━━━━━ Data ━━━━━

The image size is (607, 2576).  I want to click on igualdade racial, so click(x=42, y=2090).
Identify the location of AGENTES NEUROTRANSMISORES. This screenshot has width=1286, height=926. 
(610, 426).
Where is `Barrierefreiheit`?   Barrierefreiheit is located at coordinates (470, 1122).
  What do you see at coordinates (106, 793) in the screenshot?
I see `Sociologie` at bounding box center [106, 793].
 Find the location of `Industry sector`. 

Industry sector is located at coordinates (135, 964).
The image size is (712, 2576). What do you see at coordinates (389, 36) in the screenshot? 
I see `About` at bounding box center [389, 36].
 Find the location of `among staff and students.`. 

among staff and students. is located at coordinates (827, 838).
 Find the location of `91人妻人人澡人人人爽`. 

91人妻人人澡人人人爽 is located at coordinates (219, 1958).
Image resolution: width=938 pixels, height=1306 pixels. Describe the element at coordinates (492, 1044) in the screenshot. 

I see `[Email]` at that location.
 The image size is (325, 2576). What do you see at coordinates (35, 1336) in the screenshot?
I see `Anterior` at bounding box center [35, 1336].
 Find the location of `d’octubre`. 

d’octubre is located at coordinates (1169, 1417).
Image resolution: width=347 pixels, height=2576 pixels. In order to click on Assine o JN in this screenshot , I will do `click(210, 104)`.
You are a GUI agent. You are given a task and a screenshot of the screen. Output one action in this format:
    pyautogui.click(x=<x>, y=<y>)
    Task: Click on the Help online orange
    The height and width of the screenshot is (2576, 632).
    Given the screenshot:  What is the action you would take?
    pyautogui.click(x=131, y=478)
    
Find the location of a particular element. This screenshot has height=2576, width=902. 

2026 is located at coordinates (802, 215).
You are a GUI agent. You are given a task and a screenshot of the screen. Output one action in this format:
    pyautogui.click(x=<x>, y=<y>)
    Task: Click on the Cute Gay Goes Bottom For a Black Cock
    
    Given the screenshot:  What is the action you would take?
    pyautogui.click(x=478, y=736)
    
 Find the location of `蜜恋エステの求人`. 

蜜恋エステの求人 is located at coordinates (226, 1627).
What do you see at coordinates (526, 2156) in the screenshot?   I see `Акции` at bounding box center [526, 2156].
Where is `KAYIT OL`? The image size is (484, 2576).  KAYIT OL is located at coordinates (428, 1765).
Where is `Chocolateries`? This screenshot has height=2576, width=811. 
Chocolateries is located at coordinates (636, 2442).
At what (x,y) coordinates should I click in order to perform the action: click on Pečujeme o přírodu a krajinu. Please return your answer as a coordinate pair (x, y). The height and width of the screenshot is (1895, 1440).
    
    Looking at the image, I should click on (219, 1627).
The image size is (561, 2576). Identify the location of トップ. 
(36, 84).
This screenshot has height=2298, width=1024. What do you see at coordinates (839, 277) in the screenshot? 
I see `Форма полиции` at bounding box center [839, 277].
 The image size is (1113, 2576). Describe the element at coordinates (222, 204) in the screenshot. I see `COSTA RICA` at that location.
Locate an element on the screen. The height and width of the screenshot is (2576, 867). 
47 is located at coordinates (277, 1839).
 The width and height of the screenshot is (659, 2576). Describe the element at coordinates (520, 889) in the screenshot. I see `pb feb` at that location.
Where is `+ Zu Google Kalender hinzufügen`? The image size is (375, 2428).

━━━━━

• Exercise description:
From the entries above, write out only the lines starting at the line that holds "Task: Click on the Help online orange" and ending at the line that holds "Task: Click on the Cute", keeping both and matching them exactly.

• Exercise output:
    Task: Click on the Help online orange
    The height and width of the screenshot is (2576, 632).
    Given the screenshot:  What is the action you would take?
    pyautogui.click(x=131, y=478)
    
Find the location of a particular element. This screenshot has height=2576, width=902. 

2026 is located at coordinates (802, 215).
You are a GUI agent. You are given a task and a screenshot of the screen. Output one action in this format:
    pyautogui.click(x=<x>, y=<y>)
    Task: Click on the Cute Gay Goes Bottom For a Black Cock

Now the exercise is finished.